MIKE HALPENY made an incongruous picture as he scurried down the grass- grown road which crossed the Canadian boundary from New York. The road he was on had been made by loggers and trappers nearly a century ago. It had then lapsed into a deer trail until American prohibition opened it again as an excellent route for smugglers. It meandered through a rugged, almost primeval forest from the Adirondacks far into Canada. Mike Halpeny, a New York gunman, was hurrying along this road, a half-hour before sunset, dressed as he probably would have dressed for a stroll along Fifth Avenue, except that now he carried in his right hand a Winchester rifle of the latest model. This rifle was loaded and unlocked.

Mike had parked his car a quarter of a mile back.

Mike wanted to kill Jake Connti with one single shot. He knew old Jake fairly well.

He walked another quarter of a mile before coming to the selected spot. It was a place where the road dipped abruptly into a narrow valley at the bottom of which was a gorge, a mere crack in the earth. The second-growth birch and spruce which crowded the old road elsewhere, here swayed back on both sides leaving a small open space which was covered with stunted shrubs and glacial rocks.

"A cinch," he grinned. "This is sure old Jake's spot."

OLD JAKE CONNTI, whom Mike was stalking, had a strange racket. He was a bootlegger who smuggled American alcohol into Canada, selling it there at a modest two hundred percent profit. He wasn't a gunman, not even a gangster. In fact he was rather a respectable married man. His wife, Dolly, was much younger than he, and it was because of Dolly and a matter of several thousand dollars that Old Jake was now driving toward his death. Mike Halpeny had been a driver for Jake until a month before, when Jake had learned that the younger man had been stepping out with Dolly. Jake had led Mike into his warehouse and there had given him a most deliberate and exhaustive beating.

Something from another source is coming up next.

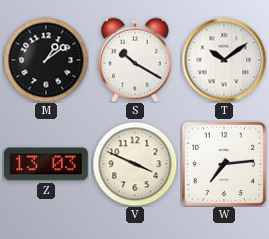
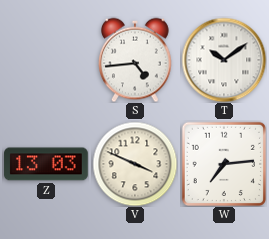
M: 1:09 -> none
S: 10:20 -> 4:44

Mike Halpeny looked strange kneeling there behind the tree roots. His suit was light blue, his socks and tie a still lighter blue, and his shirt was white with fine blue stripes. He wore low shoes of black and white leather. He crouched in silence, but his appearance seemed to make a clamor amid the dignified stillness of the forest.

In a few minutes this stillness was rudely shattered by the noise of a motor.

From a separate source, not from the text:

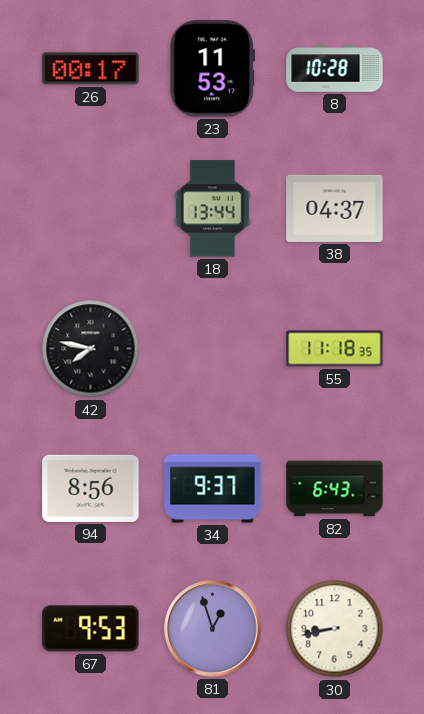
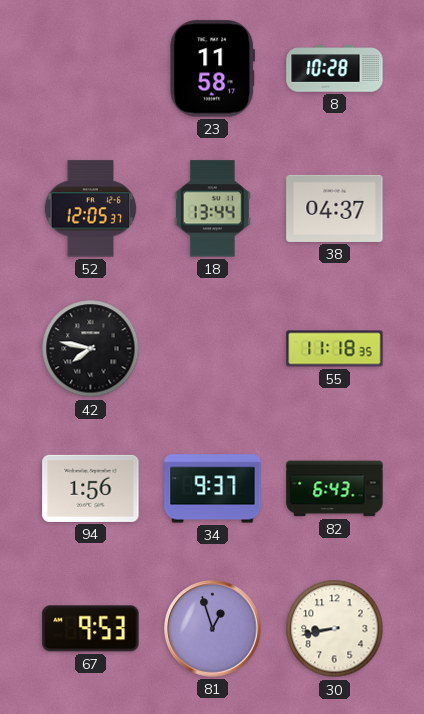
26: 00:17 -> none
23: 11:53 -> 11:58
52: none -> 12:05
94: 8:56 -> 1:56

The big truck came into sight on the opposite crest. It lumbered down the short slope, then almost stopped as Jake changed gears at the log bridge. Jake was bending over the wheel staring down at the rough bridge. He had a half of a black cigar in his mouth, and was talking to himself in a grumbling sort of way common to lonely men. He had almost crossed the bridge and had changed gears when suddenly a small black hole appeared as if by magic right in the middle of his forehead.

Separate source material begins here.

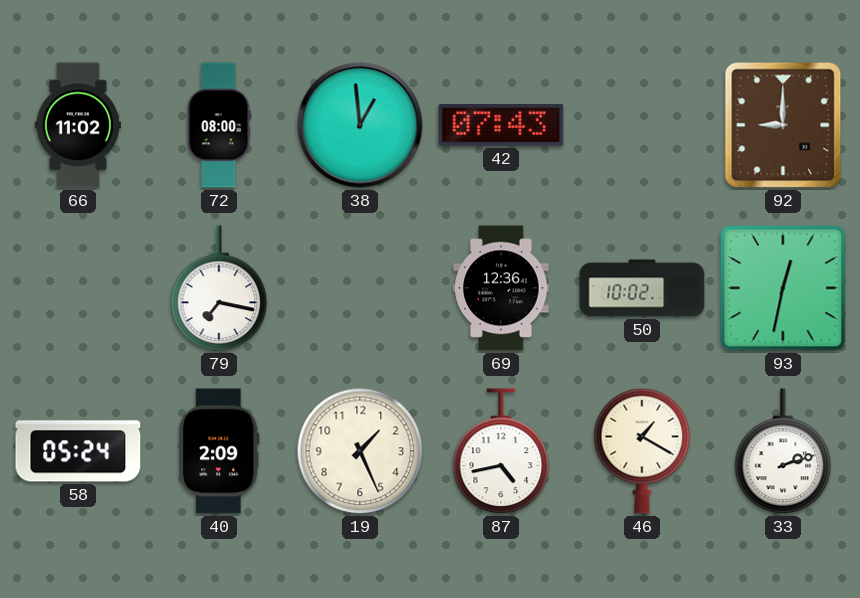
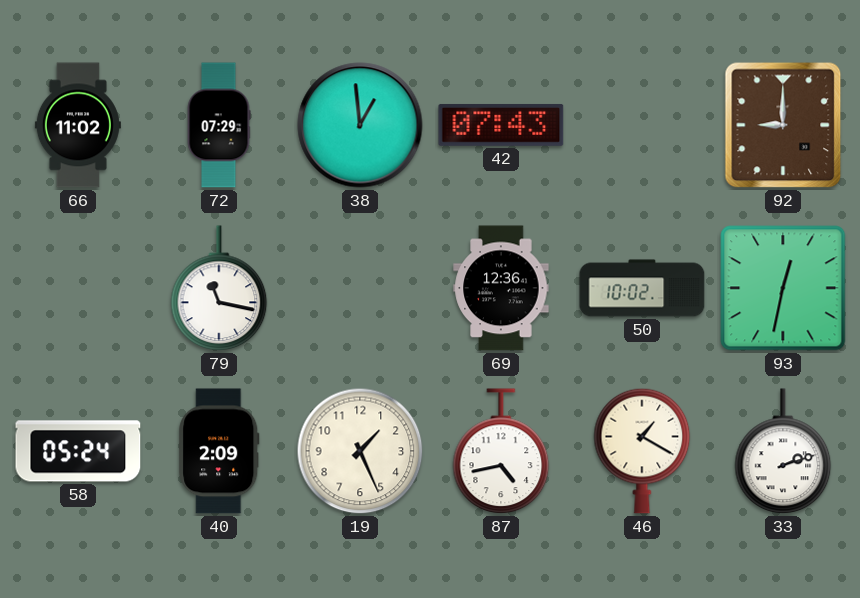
72: 08:00 -> 07:29
79: 7:17 -> 11:17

The truck acted as if it had been struck a vital blow. It lurched and went careening off the road. As it whirled to its side, Jake's body went hurtling through the air, landed on the edge of the gorge and fell to the bottom.

Mike was cursing. Twenty feet below him he could see the dead body of Jake sprawled comfortably against the far side of the narrow gully. Jake had fallen so that he was leaning against the wall; his left arm had caught on a snag of rock, and this held his hand in an odd beckoning gesture which was lost upon the unimaginative Mike.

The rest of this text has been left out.